Parenting

Is this a friend I should let go of?

Jae179Jae179 member
edited October 2014 in Parenting

Hi everyone

Can I get some brutally honest opinions please? This is long and gunna sound like a lot of drama- please bear with me- but I'm wondering if this friendship is dead and I should let it go.

A few years ago before I became a parent my good friend Meg had a baby. I went to her baby shower and visited her baby after she was born.

When I became pregnant, all Meg did was send me a congratulations card. She never asked how things were going etc.

She confided in me a few months later that for about 18 months after the birth of her child she had severe post partum mental health issues that were now under control with medication. I told her I was here if she ever needed to talk. A few days later she texted me she was having some family issues and I responded via text "poor you. Lame drama just seems so attracted to you". She asked what I meant by that and I assured her I meant nothing bad.

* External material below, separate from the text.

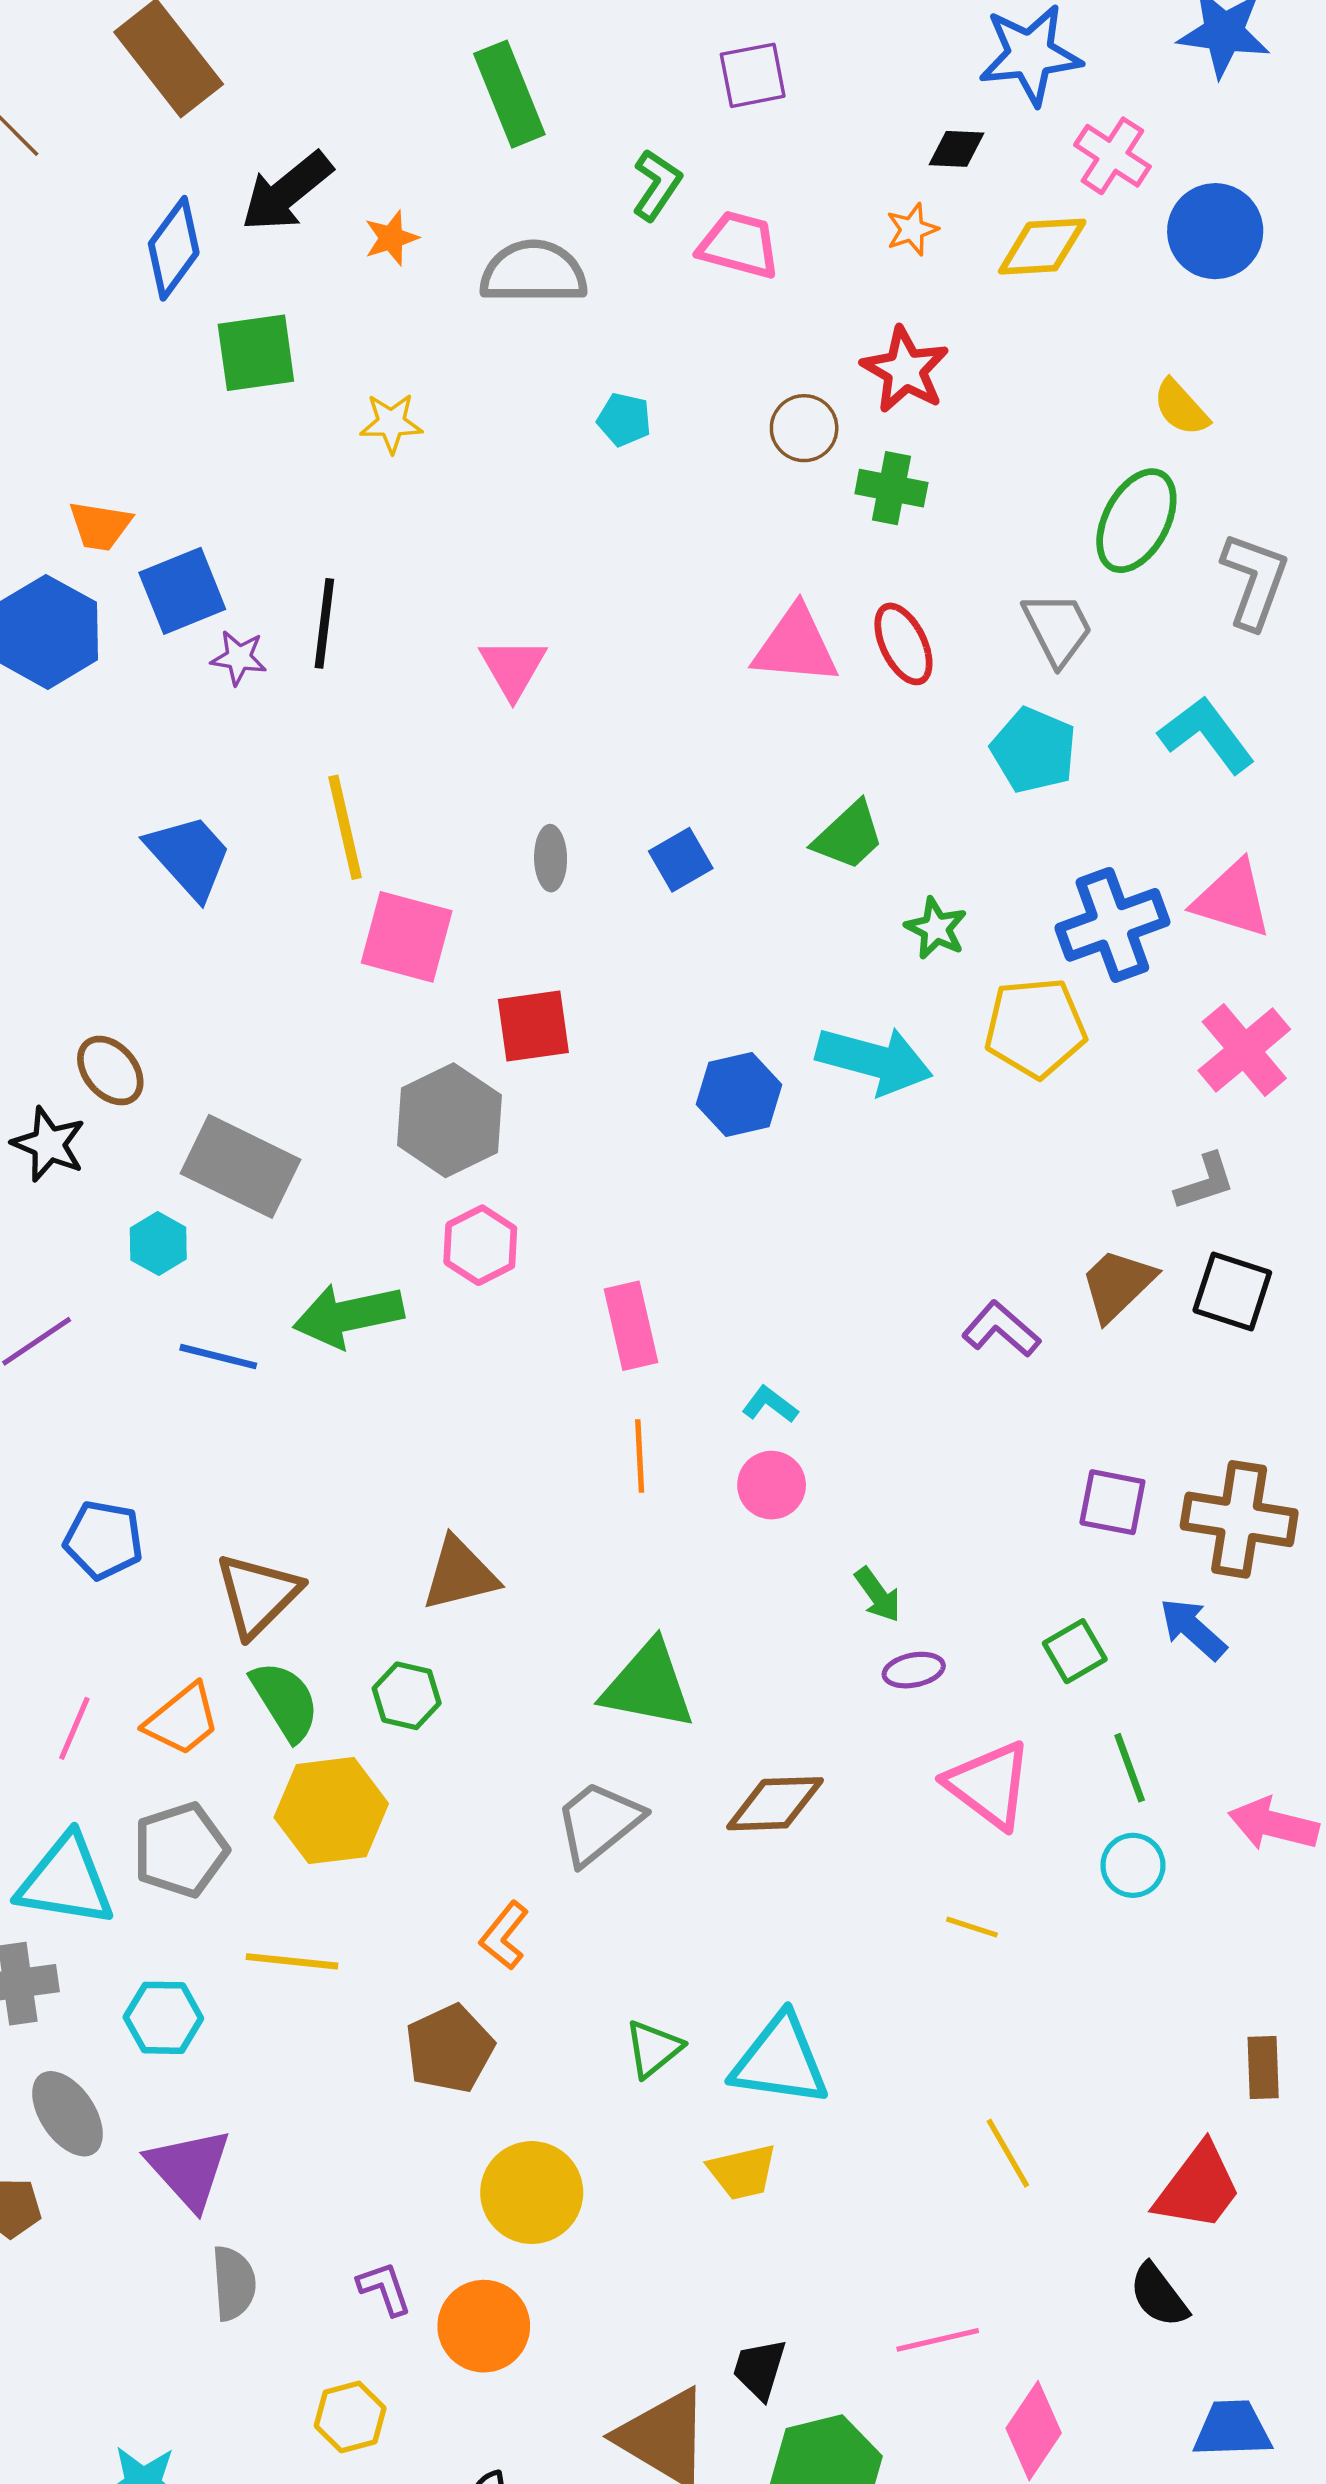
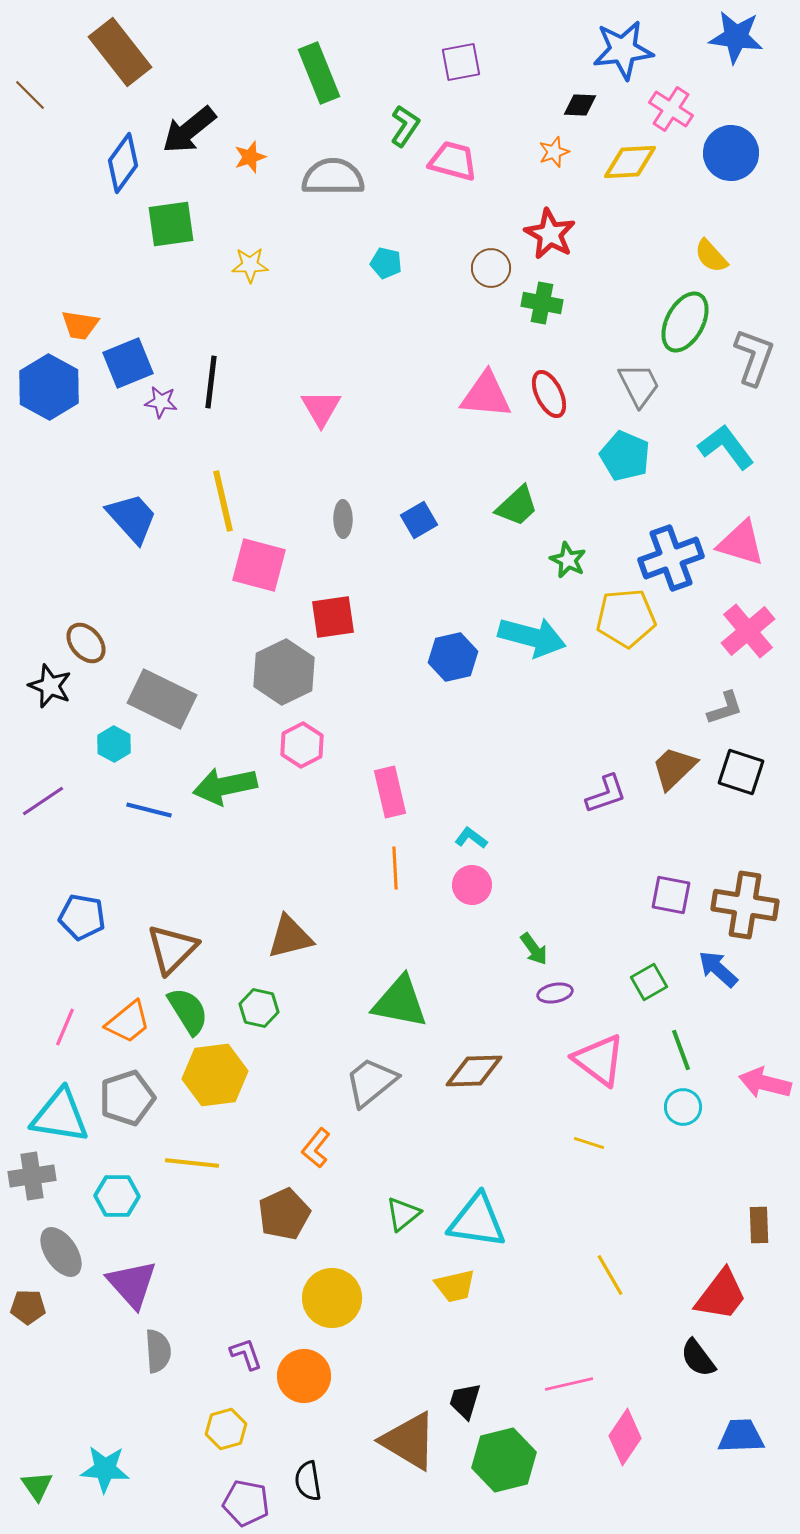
purple L-shape: (1001, 1329) -> (606, 794), turned 120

So I didn't hear from her for months except for being mailed baby gifts. I then had her invited to my baby shower. When she received the invitation she emailed me and said she was surprised I wanted her there, that she immediately regretted telling me about her PPD and that it is not "lame drama". I responded that I couldn't believe that's what I was hearing from her about, pulled up text messages proving that I was referring to her family issues and not her PPD (it had been a few days after she mentioned having PPD that I made that comment) and that I had done nothing but support her and her family and that she should have told me she had an issue with what I said sooner. She apologized if she hurt my feelings over the misunderstanding but had felt I was referring to her life in general, and that included her mental health struggles.

Fast forward a month and she comes to my baby shower and brings another gift. She drove an hour and a half each way to come but only stayed an hour and a half before sneaking off without saying anything. When I texted her about it she said she had to get home to her child because her husband had to work and didn't want to make a scene.

I did not send her a thank you card for the gifts she mailed me while I was pregnant or for coming to my shower, but I did text her thanks.

I also did not personally tell her I had the baby, I did a general FB status update so she found out that way. She sent me a congratulations card and that was it. I have not heard from her otherwise, she has not offered to come and meet my baby or anything. She also deactivated her FB account.

My questions are: Did I do anything wrong in this? Was I being a bad friend at all or was she? Is this a friendship I should just let go of? Am I being unreasonable about anything here or is she?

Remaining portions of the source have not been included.